書店情報
書店主導の様変わりする著者サイン会
書店での本の売り上げが減少するなかで、著者サイン会も様変わりしています。これまでのように出版社が主導するサイン会ではなく、書店に足を運んでもらうためのひとつの施策として書店主導のサイン会を開催する動きが出てきています。
時代とともに変化するサイン会

新刊書の発売にあわせて出版社が主導して行ってきた著者のサイン会。書店での本の売り上げが減少するなかで、著者サイン会の位置づけが大きく変わっています。

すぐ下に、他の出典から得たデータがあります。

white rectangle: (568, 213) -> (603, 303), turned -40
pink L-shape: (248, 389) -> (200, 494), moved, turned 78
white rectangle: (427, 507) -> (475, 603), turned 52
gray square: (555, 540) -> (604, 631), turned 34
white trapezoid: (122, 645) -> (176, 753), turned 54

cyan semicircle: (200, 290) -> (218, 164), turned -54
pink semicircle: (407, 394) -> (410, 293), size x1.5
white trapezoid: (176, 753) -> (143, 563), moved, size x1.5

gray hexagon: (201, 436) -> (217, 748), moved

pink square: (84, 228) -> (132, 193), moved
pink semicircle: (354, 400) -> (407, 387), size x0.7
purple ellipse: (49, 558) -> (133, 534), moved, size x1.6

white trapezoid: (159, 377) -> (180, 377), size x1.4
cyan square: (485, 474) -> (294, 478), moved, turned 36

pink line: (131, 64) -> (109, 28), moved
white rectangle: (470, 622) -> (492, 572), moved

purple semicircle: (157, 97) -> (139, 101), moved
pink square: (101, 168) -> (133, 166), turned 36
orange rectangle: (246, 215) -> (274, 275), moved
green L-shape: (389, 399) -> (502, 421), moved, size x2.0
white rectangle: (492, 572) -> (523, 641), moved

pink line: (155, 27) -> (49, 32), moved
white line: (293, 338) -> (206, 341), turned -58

これまでは、出版社が主導して行ってきたため、規模の大きな書店においても、イベントのある月とない月でバラつきがありました。しかし、現在の著者サイン会では、書店に足を運んでもらう施策のひとつとして、書店主導型の著者サイン会が増えてきています。
精力的に活動する「青山ブックセンター」

そのなかでも、精力的にイベントをしかけているのが「青山ブックセンター」です。青山ブックセンターの客層は、デザイナーやクリエイターをはじめ、広告代理店や制作会社などで仕事をしているお客さまが多いため、平日の日中には来店が多いものの、休日である土日の来店の落ち込みが激しいといった状況がありました。そこで、休日にもお店に足を運んでもらうため、各店舗で土日に必ずイベントを開催しています。

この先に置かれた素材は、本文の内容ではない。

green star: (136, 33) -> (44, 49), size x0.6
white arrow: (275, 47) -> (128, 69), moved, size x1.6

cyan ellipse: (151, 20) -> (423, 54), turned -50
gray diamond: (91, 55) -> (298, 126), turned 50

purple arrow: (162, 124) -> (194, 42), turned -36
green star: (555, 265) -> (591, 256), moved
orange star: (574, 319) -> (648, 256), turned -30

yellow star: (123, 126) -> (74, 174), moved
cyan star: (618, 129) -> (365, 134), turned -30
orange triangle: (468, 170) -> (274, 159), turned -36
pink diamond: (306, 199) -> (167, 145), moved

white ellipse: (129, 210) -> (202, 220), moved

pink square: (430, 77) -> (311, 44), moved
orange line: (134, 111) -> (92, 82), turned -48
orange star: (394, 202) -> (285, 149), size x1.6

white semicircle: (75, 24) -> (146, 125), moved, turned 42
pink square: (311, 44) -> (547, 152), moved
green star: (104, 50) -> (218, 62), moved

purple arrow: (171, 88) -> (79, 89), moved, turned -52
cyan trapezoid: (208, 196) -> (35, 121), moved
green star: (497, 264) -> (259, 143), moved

青山ブックセンターの本店である青山店では、イベントを行うと100~150人規模でお客さまが集まります。イベントをはじめた頃は、なかなか集客できず苦しい時期もありましたが、現在はこのイベントの開催が書店運営の柱となり、売り上げも4、5%ずつ売り上げを伸ばしているといいます。
進化する書店のイベント

24時間営業するオンライン書店の勢いに押されているイメージのあるリアル書店ですが、青山ブックセンターでは、リアル書店にこだわりを持ち、リアル書店でしか味わうことのできない感動と出会いの場を追求してきました。このような活動のなかで生まれたのが、本屋がつくる学びの場「青山ブックスクール」です。このスクールは、人気のある著者やクリエイターから学ぶことができる講座や、その時々の旬な話題のセミナーやワークショップを開催しています。

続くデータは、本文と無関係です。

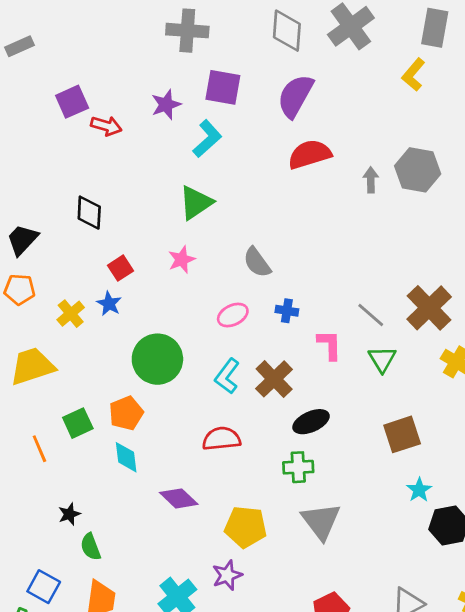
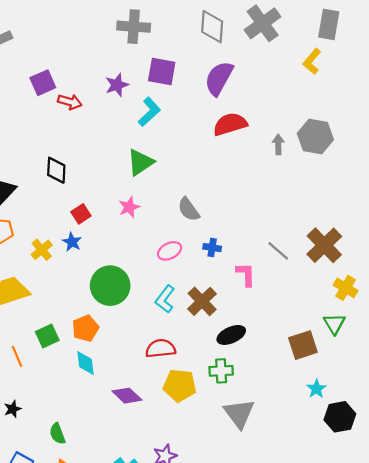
green triangle: (382, 359) -> (334, 324), moved
black star: (69, 514) -> (13, 409), moved
yellow pentagon: (246, 527) -> (180, 385), moved

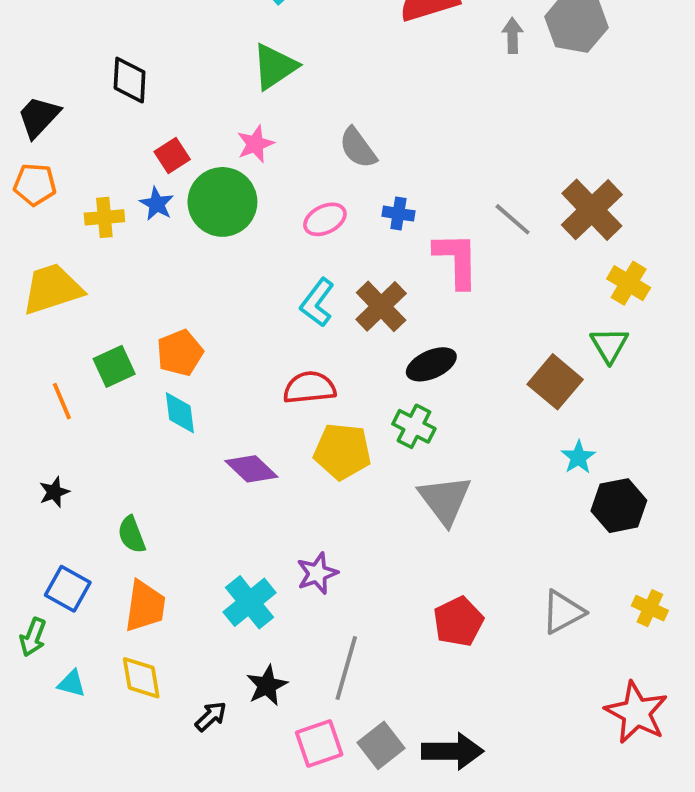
yellow cross: (42, 250) -> (104, 217), turned 35
pink L-shape: (246, 274) -> (456, 260), size x1.4
green circle: (110, 286) -> (222, 202), moved
brown square: (303, 345) -> (555, 382), turned -32
green cross: (221, 371) -> (414, 426), turned 30

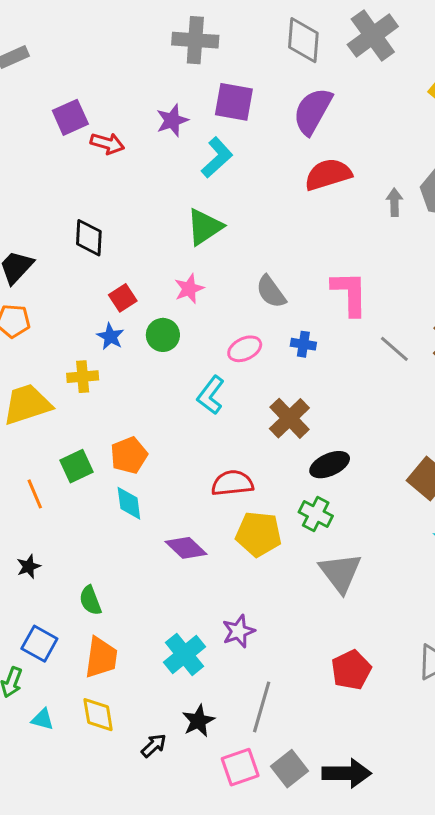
green circle: (222, 202) -> (163, 335), size x0.6
yellow cross: (104, 217) -> (83, 377), moved
pink L-shape: (456, 260) -> (350, 293), moved
cyan L-shape: (317, 303) -> (211, 395), moved

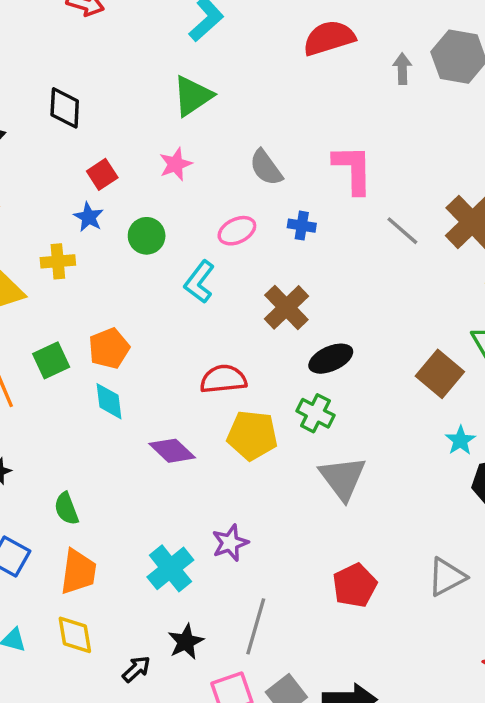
green circle: (163, 335) -> (147, 236), moved

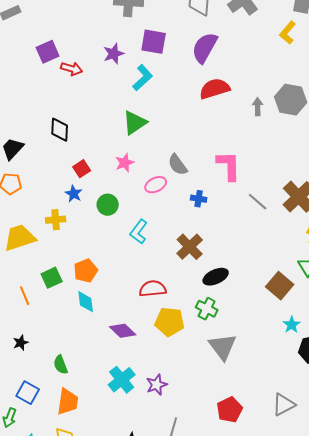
pink ellipse: (237, 231) -> (156, 185), moved
cyan cross: (170, 568) -> (122, 380), moved

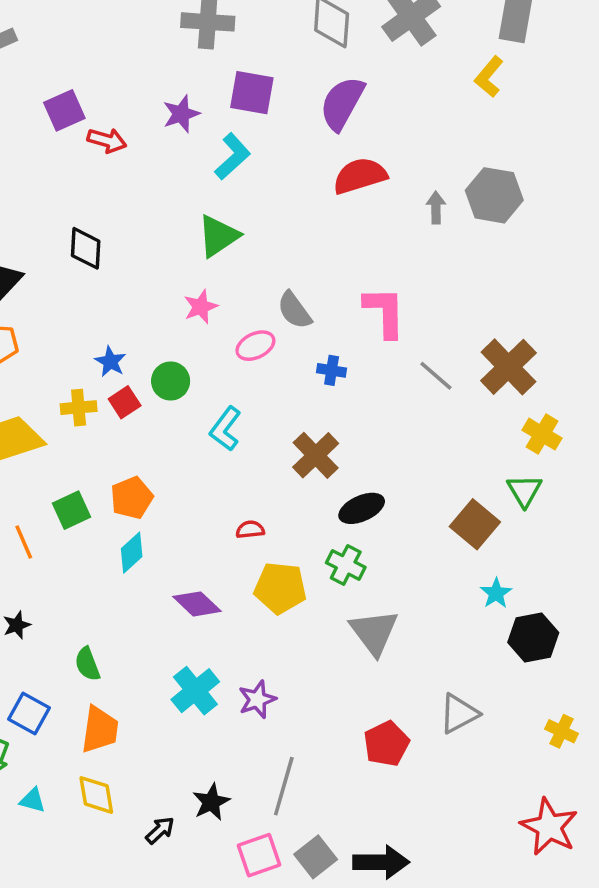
red square: (82, 169) -> (125, 402), moved
red semicircle: (153, 289) -> (250, 530), size x0.6
cyan diamond: (86, 302) -> (132, 553), turned 55
gray triangle: (284, 405) -> (459, 714), moved

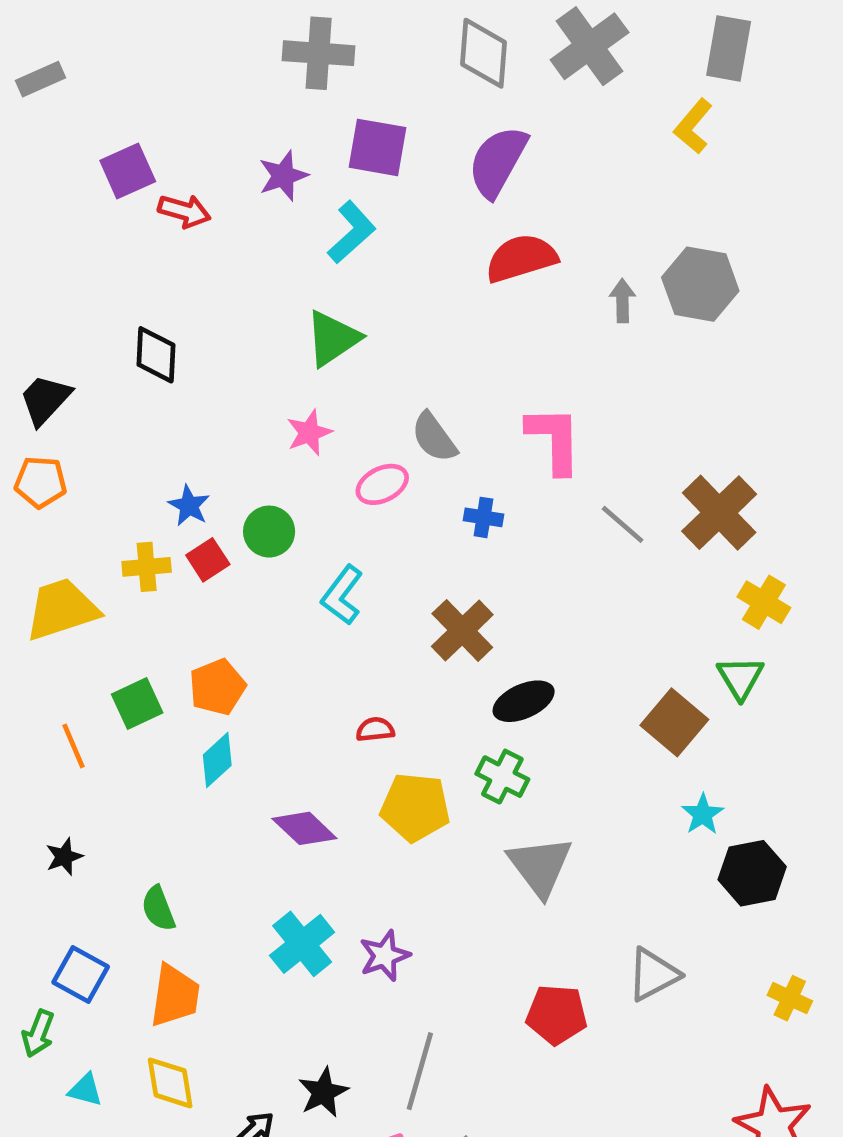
red pentagon: (386, 744) -> (557, 1015), turned 30

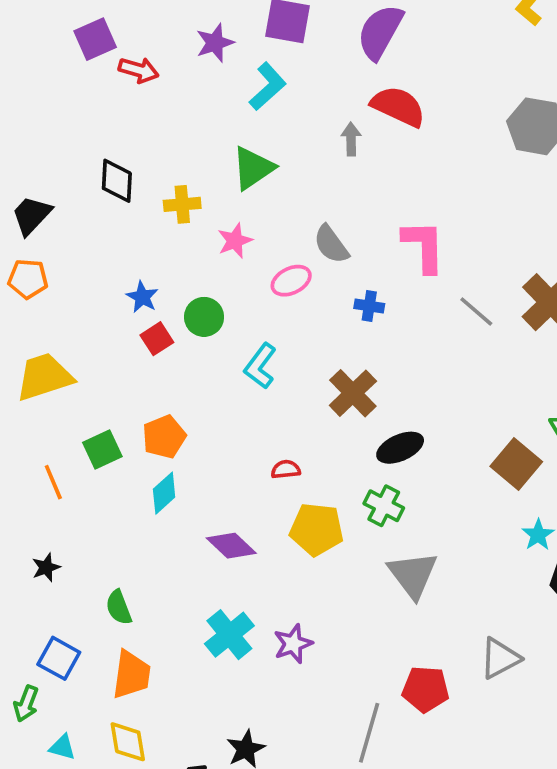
red semicircle: (521, 258) -> (398, 106), turned 42
gray arrow: (623, 301) -> (351, 139), moved
yellow cross: (147, 567) -> (182, 204), moved
gray line: (420, 1071) -> (369, 733), moved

著者にとっては、本で言い尽くせなかったことを直接、読者に伝えることができる貴重な場であり、読者にとっても、本人から直接学ぶことができる貴重な場所となっています。
書店は、人と人をつなぐ場所へ

このような動きは、全国各地でも広がっています。書店に足を運んでもらうきっかけとして、ビジネス本などを中心に書店が主導で著者を招いたセミナーやワークショップが開催されています。また、書籍に関するフェアや写真展などのイベントなども盛んに行われるようになりました。
オンライン書店とリアル書店の大きな違いは、人と人が直接、出会うことができるということです。書店はいま、本との出会いの枠を超えて人と人をつなぐ新たな場所へと進化しています。